Liveness and Readiness are Not Health Checks

|

A change in live-site ownership between Dev and Ops has flipped inputs and outputs

In the world before every conference had at least two talks about the relationship between "dev" and "ops", live-site success was owned by the operators of the platform that ran the application. In order to know what actions to take to keep the site up, ops tooling would ask the app if it was "healthy", meaning that no ops action needed to take place. Developers were neither expected nor encouraged to understand the platform.

If the app responded "unhealthy" or failed to respond at all, the platform would execute some amount of business logic that figured out what needed to happen.

                         Veil of mystery
    Operations                  |                     Developers
                                |
 Platform                       |                           App
                                | 

    Live-site ownership
       means querying   ----------------------------->  healthy?
     and using business
      logic to respond

Over the last decade there has been a push, "DevOps", in part to empower the developers of the application with ownership of the success of that application on the live-site. At the same time, and for exactly the same reason, we're now seeing platforms (like Kubernetes) and app libraries (like Microprofile Health) that replace the single "health check" with a set of checks that report, not more nuanced aspects of application state, but nuanced responses that the platform should take.

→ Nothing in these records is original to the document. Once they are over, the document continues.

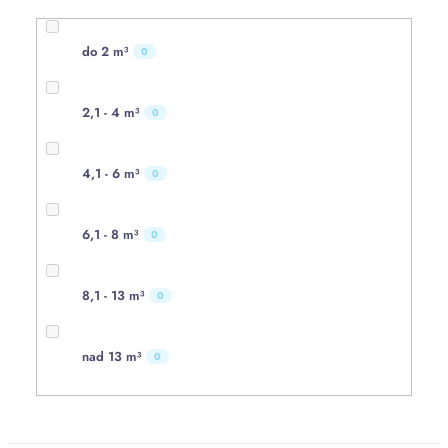
do 2 m³
0
2,1 - 4 m³
0
4,1 - 6 m³
0
6,1 - 8 m³
0
8,1 - 13 m³
0
nad 13 m³
0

                         Veil of mystery
    Operations                  |                     Developers
                                |
 Platform                       |                           App
                                | 

                                              Live-site ownership
                                              means using business
 live/ready  <-----------------------------   logic to signal the
                                              application's needs

The most common are a pair of checks called "Liveness" and "Readiness". Responding negatively to a "liveness" check tells the platform that the instance of the application should be restarted. Importantly, it tells the platform that the problem the app is having is one that is likely to be fixed by a restart. "Readiness" responses tell the platform whether or not the app should receive traffic. Importantly again, a negative response tells the platform that the problem the app is having is one that is not likely to be fixed by a restart.

Making the checks more nuanced is itself a form of empowering development teams. The business logic needed to evaluate whether or not a restart would be helpful is one that operations teams have frequently implemented poorly based on the single "up/down" response of a health check. By moving that nuance and the logic needed into the app, it lets the experts on the possible states of the application make the determination.

Liveness and Readiness check results are not about the state of the application. They are instructions to the systems around the application.

Spoken from the opposite perspective: Kubernetes as a platform cares about applications being "up" exactly as much as there is an action that Kubernetes should take when the application is "down". Otherwise, no information is being transmitted, and the internal state of the application is meaningless.

An interesting implementation detail is that in Kubernetes, liveness and readiness are only pull-based. While applications can try to push instructions to the Kubernetes control plane with regards to restarts and traffic shaping, pushing the data also requires authenticating and authorizing those instructions. Liveness & readiness checks use the authorization of the kubelet to communicate back to the control plane. Regardless, the signal itself is based on logic in the app, with an instruction ending up in the platform.

This does not mean that health checks no longer exist. Indeed, if the application cannot respond to a liveness check, that then relies on the business logic of the platform to decide what to do in that case. The most common answer is to destroy the app that cannot respond, and either spin up a new copy somewhere else, roll back a version and try again, or page a human to deploy more complex business logic.